• Data records:
-------

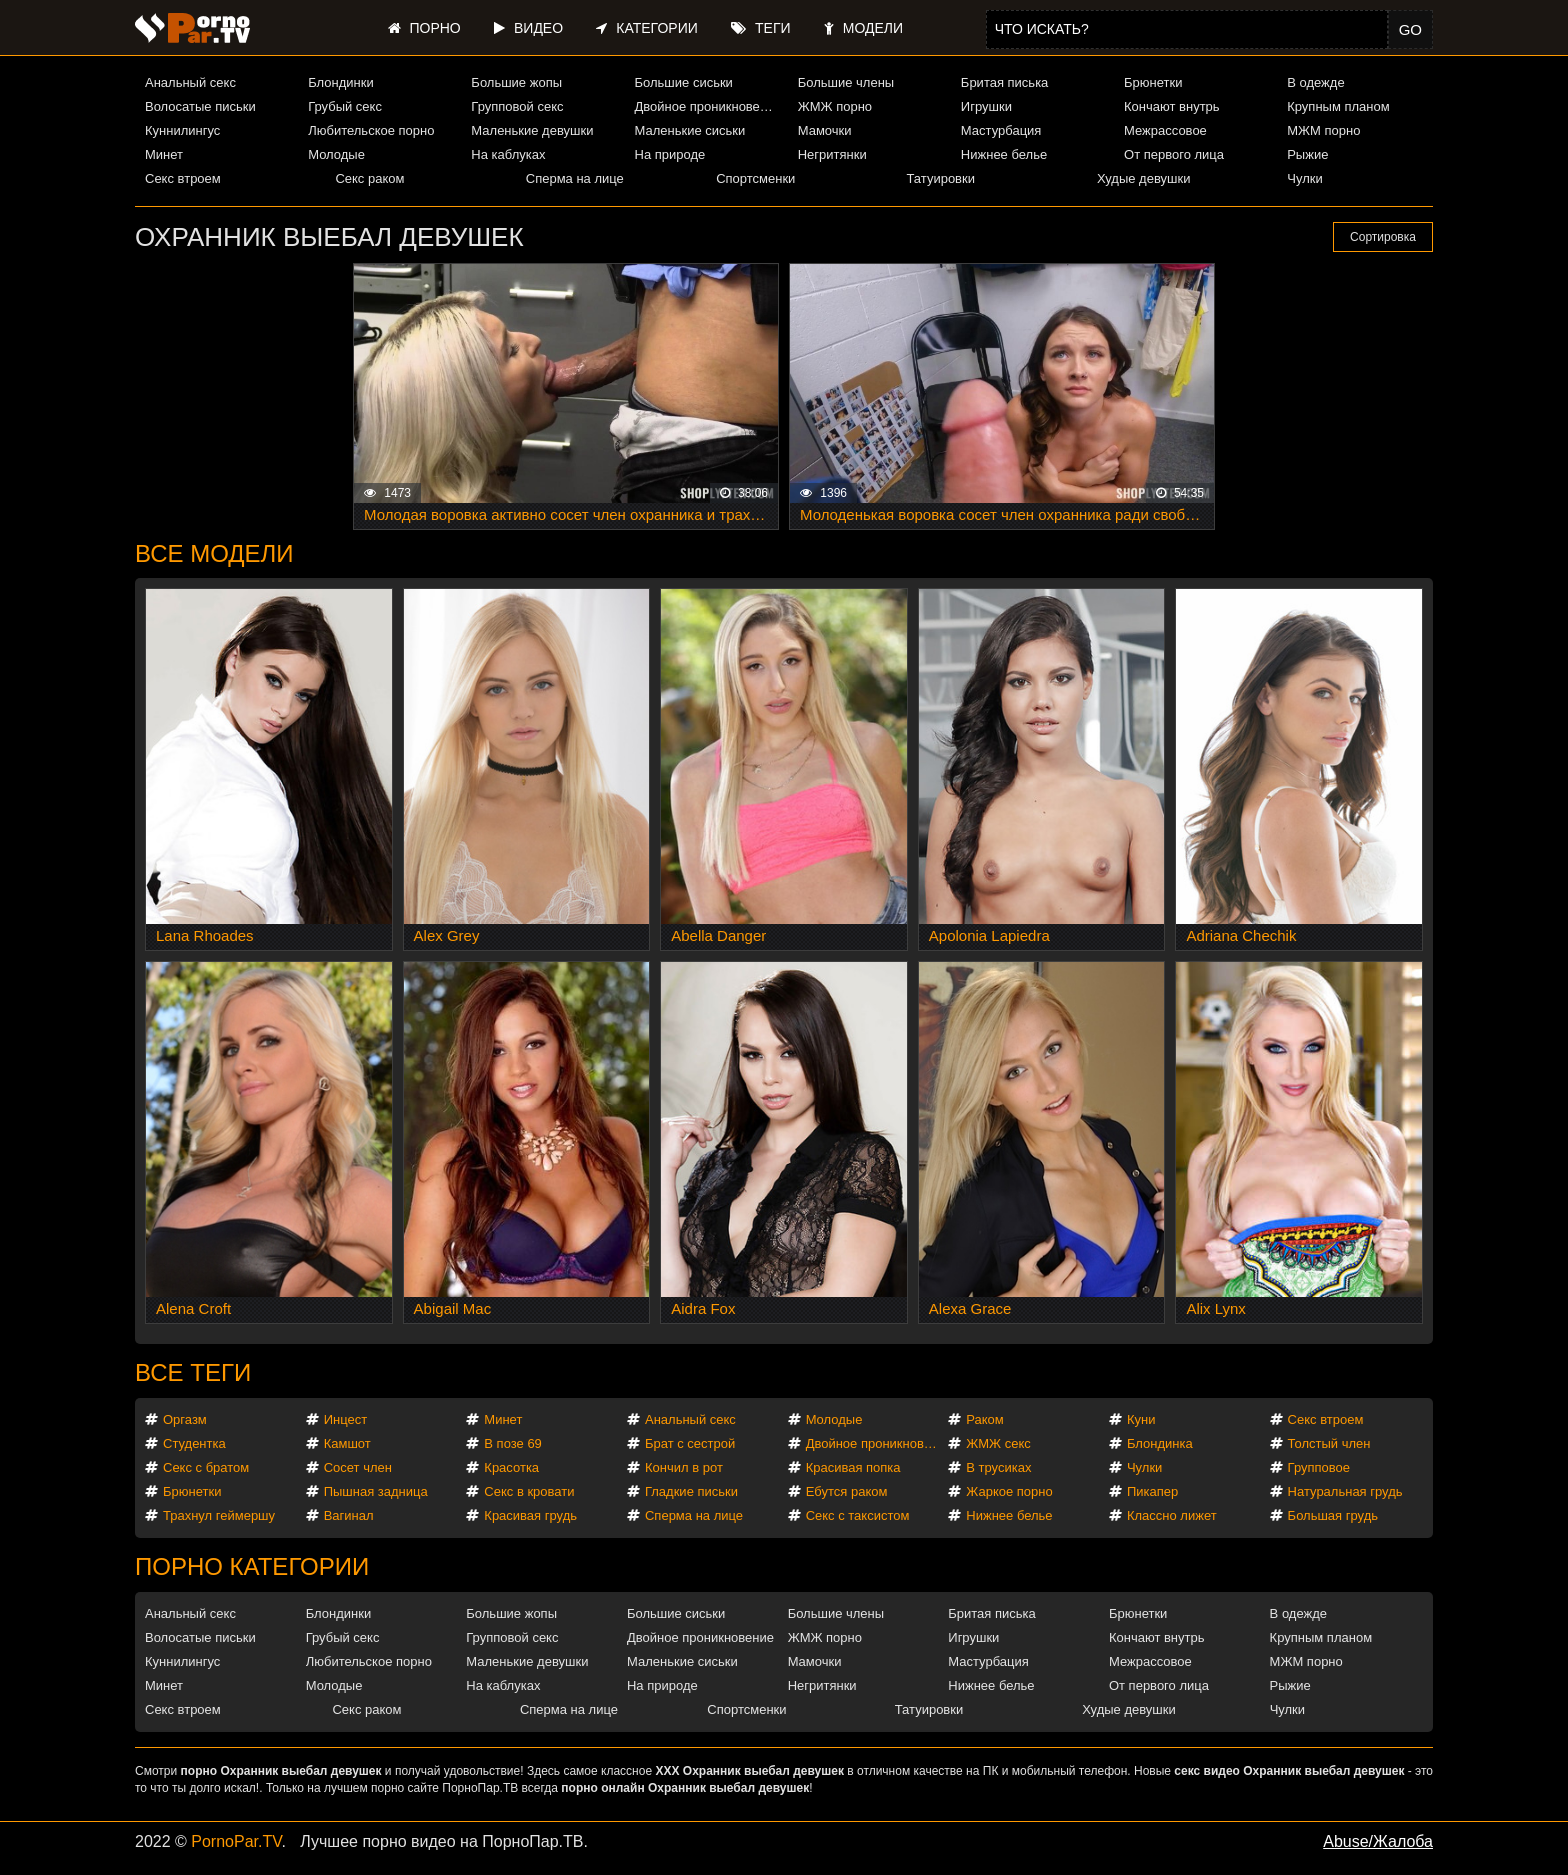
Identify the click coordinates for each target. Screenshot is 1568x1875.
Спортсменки (755, 178)
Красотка (511, 1467)
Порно (424, 28)
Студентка (194, 1443)
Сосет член (358, 1467)
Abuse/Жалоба (1378, 1841)
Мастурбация (1001, 130)
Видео (528, 28)
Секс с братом (206, 1467)
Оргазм (185, 1419)
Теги (760, 28)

-------

With the images left out, output all the entries above exactly.

• RESULT OF THIS TASK:
Identify the click coordinates for each target. Screenshot is 1568x1875.
Спортсменки (755, 178)
Красотка (511, 1467)
Порно (424, 28)
Студентка (194, 1443)
Сосет член (358, 1467)
Abuse/Жалоба (1378, 1841)
Мастурбация (1001, 130)
Видео (528, 28)
Секс с братом (206, 1467)
Оргазм (185, 1419)
Теги (760, 28)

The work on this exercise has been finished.